## Work order
Scan the lines below for "Habibi"; report the number of lines that contain it, and only that.

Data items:
##############################

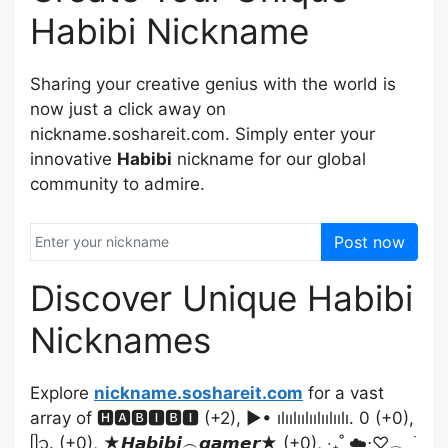
Habibi Nickname
Sharing your creative genius with the world is
now just a click away on
nickname.soshareit.com. Simply enter your
innovative
Habibi
nickname for our global
community to admire.
Post now
Discover Unique Habibi
Nicknames
Explore
nickname.soshareit.com
for a vast
array of 🅷🅰🅱🅸🅱🅸 (+2), ▶• ılıılıılıılıılıılı. 0 (+0),
ᥫ᭡. (+0), ★𝙃𝙖𝙗𝙞𝙗𝙞︵𝙜𝙖𝙢𝙚𝙧★ (+0), ‧₊˚ ☁️⋅♡𓂃 ࣪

##############################

## Exercise answer
3